Production and filming began in Autumn 2021. Scenes were filmed in Hull in October 2021, and Cavill wrapped filming that November. Filming concluded on January 7, 2022.

==Reception==
===Audience viewership===
Enola Holmes 2 debuted at number 1 on Netflix's global weekly viewership with 64.08 million hours streamed across 93 countries. The next week the film stayed at the number 1 spot with 62.860 million hours. Interest in the first film Enola Holmes generated another 9.64 million hours viewed for the first week of the sequel release.

===Critical response===
 Metacritic, which uses a weighted average, assigned the film a score of 64 out of 100, based on 26 critics, indicating "generally favorable" reviews.

Beandrea July of The New York Times wrote "One can't help but cheer on this Y.A. feminist tale as a welcome addition to the Sherlock Holmes universe."
Lovia Gyarkye of The Hollywood Reporter called it "a serviceable sequel". Gyarkye praises the meticulous production and costume design but is critical of the narrative as "The 1888 match girl strike, which was a process of community building, a focused effort on we, gets repackaged as a lesson in one voice leading the masses."

Benjamin Lee of The Guardian gave it 3 out of 5 and wrote: "An equally boisterous romp that's equally as hard to remember once it's over but one that should keep its many fans engaged enough to warrant further sequels."
Robbie Collin of The Daily Telegraph gave it 2 out of 5. He found the film less charming than its predecessor and was critical of "the overall aura of cheapness", from the dreary looking scenes to the basic fight scenes.

===Accolades===
Millie Bobby Brown won the award for Favorite Movie Actress at the 2023 Kids' Choice Awards.
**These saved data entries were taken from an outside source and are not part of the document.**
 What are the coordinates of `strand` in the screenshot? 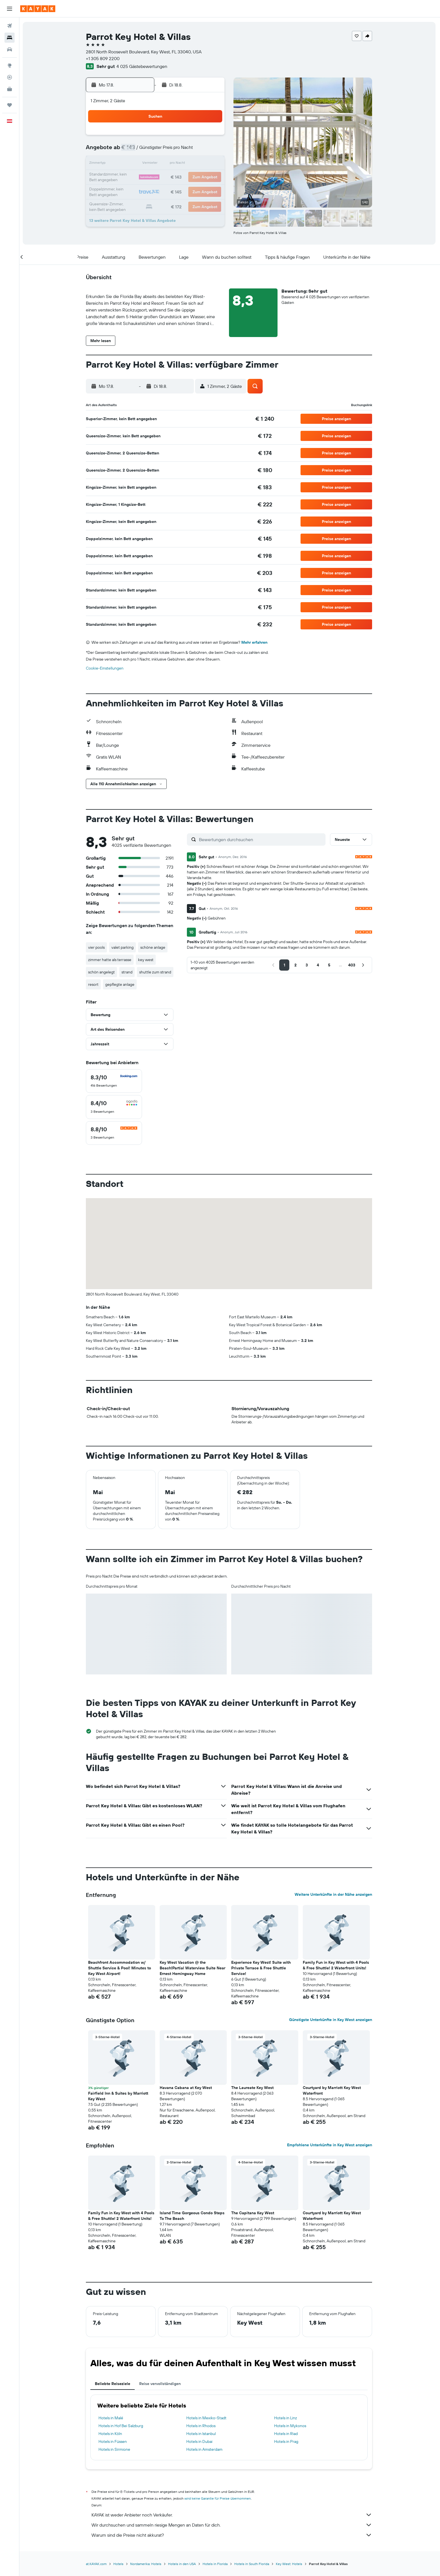 It's located at (127, 972).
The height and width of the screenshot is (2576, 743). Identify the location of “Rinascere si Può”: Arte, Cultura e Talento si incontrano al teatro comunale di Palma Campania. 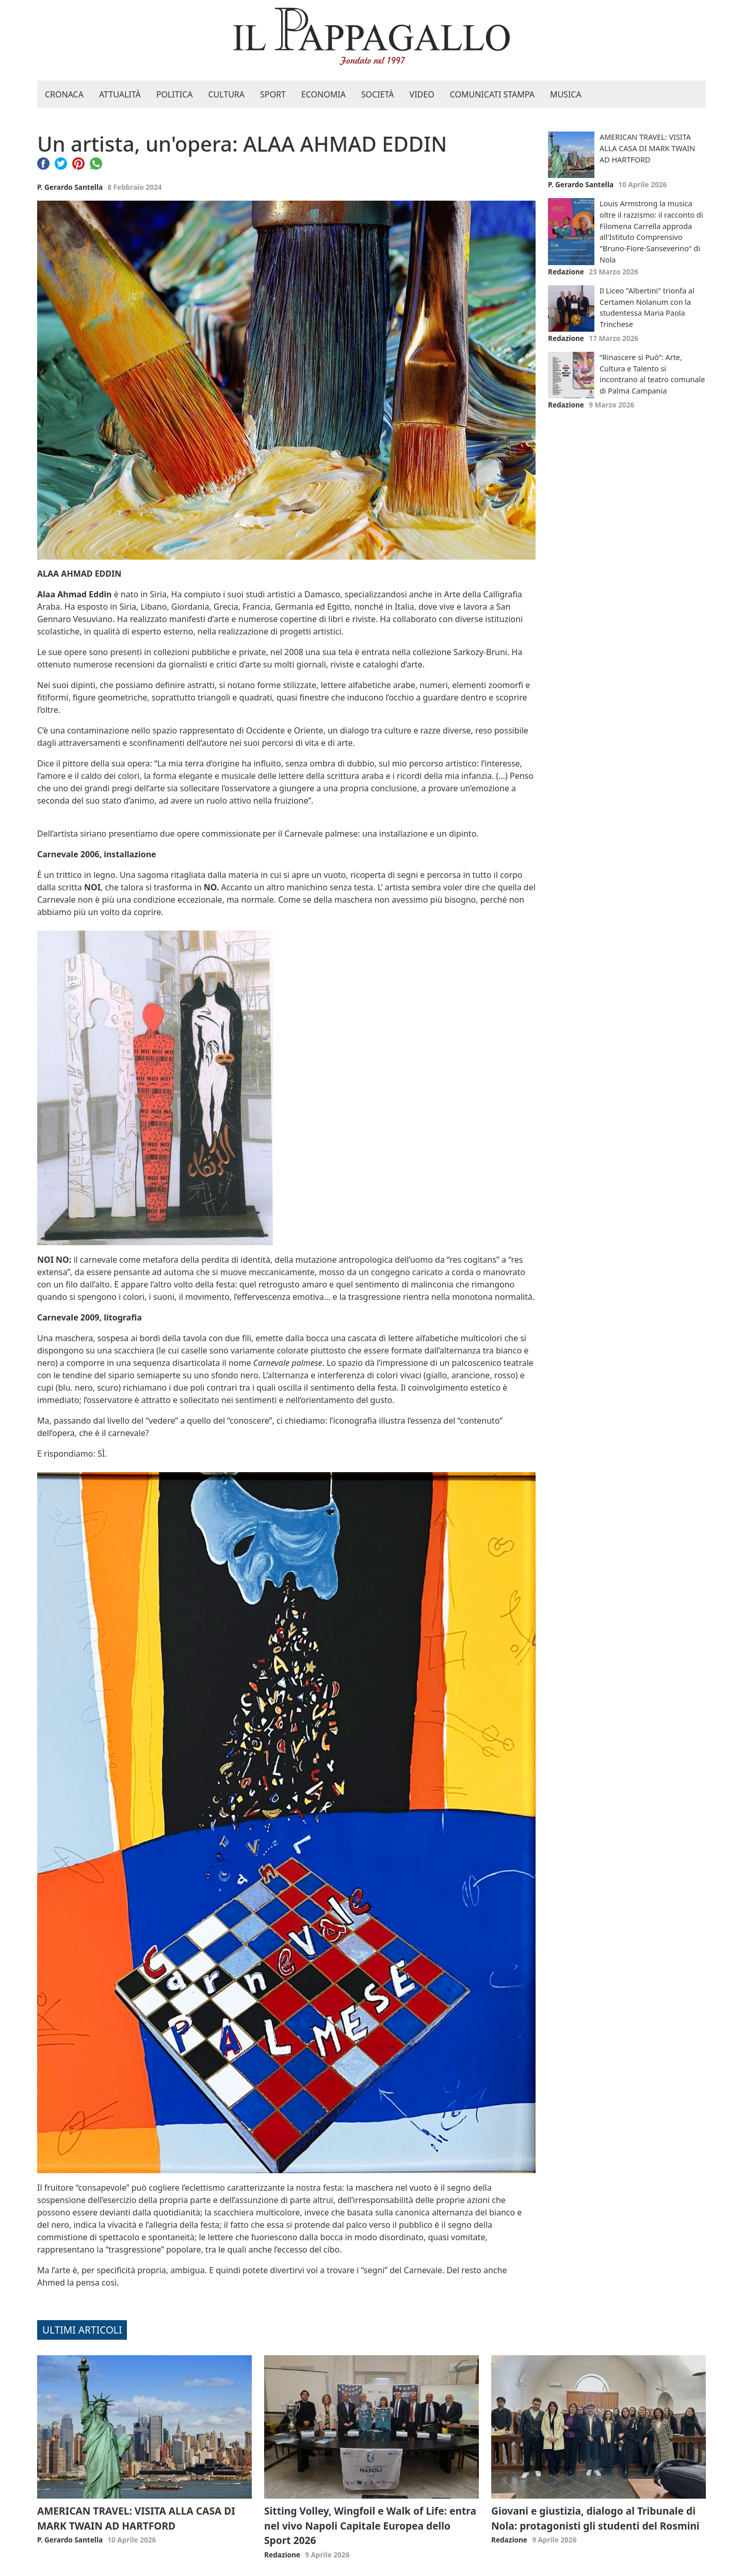 (652, 374). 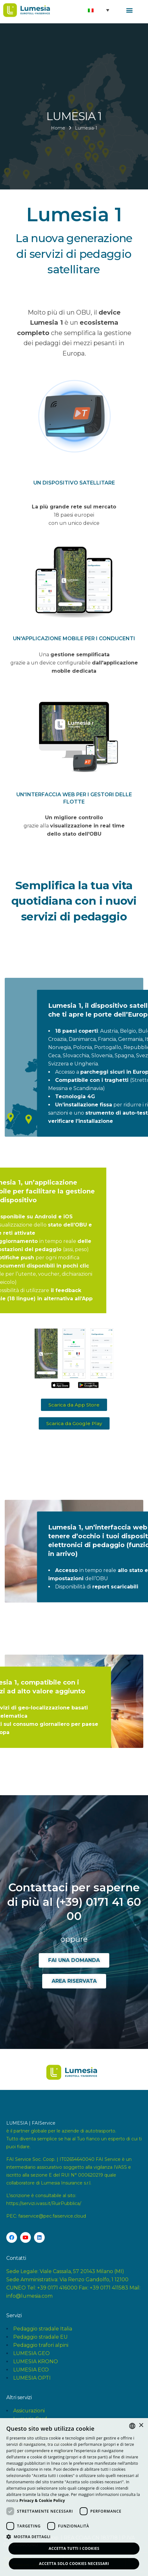 This screenshot has height=2576, width=148. Describe the element at coordinates (74, 2497) in the screenshot. I see `[dialog]` at that location.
Consolata Boyle also won Best Costume Design at the 19th Irish Film & Television Awards.

==Sequel==

In November 2023, Netflix revealed that a screenplay for a third Enola Holmes film was in the works. Netflix Films chairman Scott Stuber said the streamer is very proud of their "homegrown star" Millie Bobby Brown, and they are excited to continue telling Enola's story.

The third film was announced in November 2024, with Philip Barantini taking over as director. Brown, Partridge, Cavill, Bonham Carter, Patel, and Duncan-Brewster reprise their roles, while Jack Thorne returns as screenwriter. Filming began in April 2025, and completed on 27 June.

Enola Holmes 3 was released on July 1, 2026.